Hi, we’re Sam Lau and Philip Guo, and we teach data science classes at UC San Diego. In this guest post we’ll tell you about our free educational tool, Pandas Tutor, that helps students learn data science using the popular pandas library. The above screenshot shows how you can use it to write Python and pandas code in a web-based editor and see visualizations of what your code does step-by-step.
After giving an overview of Pandas Tutor, we’ll dive into a case study of how we ported it to Pyodide and why we feel that Pyodide is amazing for educational use cases like ours.
What is Pandas Tutor?
Pandas is now an industry-standard tool
for data science, but as teachers we’ve seen firsthand how it can be
hard for students to learn due to its complex
API. For example,
this code selects, sorts, and groups values from a
dogs dataset to
produce a summary table. But if you run this code in a Jupyter notebook,
all you see is the end result:
Wait, what exactly did pandas do to turn the
dogs dataset into this
output summary table? It’s not at all clear from what you see above.
If you ran this same code in our Pandas Tutor tool, it will show you what’s going on step-by-step as your code selects, sorts, groups, and calculates the group medians:
Instructors can use Pandas Tutor to aid their teaching, and students can use it to understand and debug their homework assignments.
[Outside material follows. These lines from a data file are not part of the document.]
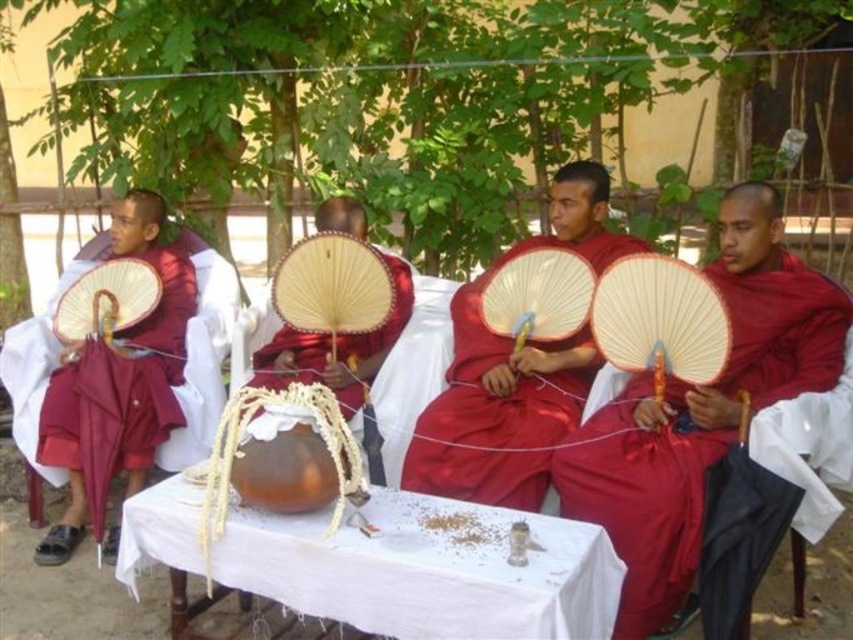 Question: Does white cloth table at center come in front of matte red umbrella at left?

Choices:
 (A) no
 (B) yes

Answer: (B)

Question: Which object is the farthest from the matte red robe at right?

Choices:
 (A) matte red fan at center
 (B) matte bamboo fan at center
 (C) matte red umbrella at left
 (D) white cloth table at center

Answer: (C)

Question: Is matte red robe at right wider than matte red umbrella at left?

Choices:
 (A) no
 (B) yes

Answer: (B)

Question: Is white cloth table at center closer to camera compared to matte red umbrella at left?

Choices:
 (A) no
 (B) yes

Answer: (B)

Question: Which object appears closest to the camera in this image?

Choices:
 (A) matte red umbrella at left
 (B) matte red robe at right
 (C) white cloth table at center
 (D) matte bamboo fan at center

Answer: (C)

Question: Which of the following is the closest to the observer?

Choices:
 (A) matte red fan at center
 (B) matte red robe at right
 (C) white cloth table at center
 (D) matte red umbrella at left

Answer: (C)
Why did we port Pandas Tutor to Pyodide?
The original version of Pandas Tutor ran the user’s code on our Linux server by spinning up a new Docker container for every code execution request. Its main limitation was slowness – from the time a user hits the ‘Run’ button, it takes up to 5 seconds for the server to run their code, produce a step-by-step execution trace, and send it over the network to their browser. When there’s a lot of concurrent users the latency may be up to 10 seconds, or the server might crash due to too many Docker containers. This can be a frustrating user experience when an instructor is lecturing or when hundreds of students are using the tool at the same time to visualize in-class code examples.
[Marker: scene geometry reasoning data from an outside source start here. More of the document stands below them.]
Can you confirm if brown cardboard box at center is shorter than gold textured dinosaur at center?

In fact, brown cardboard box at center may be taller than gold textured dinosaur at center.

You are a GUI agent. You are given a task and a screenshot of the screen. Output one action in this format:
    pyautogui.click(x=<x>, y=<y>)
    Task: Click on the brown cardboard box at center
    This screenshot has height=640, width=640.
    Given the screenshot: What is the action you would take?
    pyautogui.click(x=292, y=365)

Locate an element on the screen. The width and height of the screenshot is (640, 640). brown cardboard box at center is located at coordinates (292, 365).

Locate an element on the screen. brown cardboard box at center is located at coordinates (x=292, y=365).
Beyond user experience, this server-based setup was also a pain for us to maintain since we had to carefully configure Linux and Docker to handle ever-increasing scale. Remember, we’re university instructors, not professional software developers or DevOps staff. That means we don’t have the know-how or institutional resources required to maintain a production-scale server deployment setup.
That’s why we were thrilled when we discovered Pyodide since it could help us overcome all these limitations. Specifically, now that we ported Pandas Tutor over to use Pyodide:
- Users see their visualizations instantly since all their code runs in-browser (after an initial Pyodide startup time). No more waiting 5-10 seconds for server-side sandboxed execution and network data transfer every time they attempt to run a piece of code.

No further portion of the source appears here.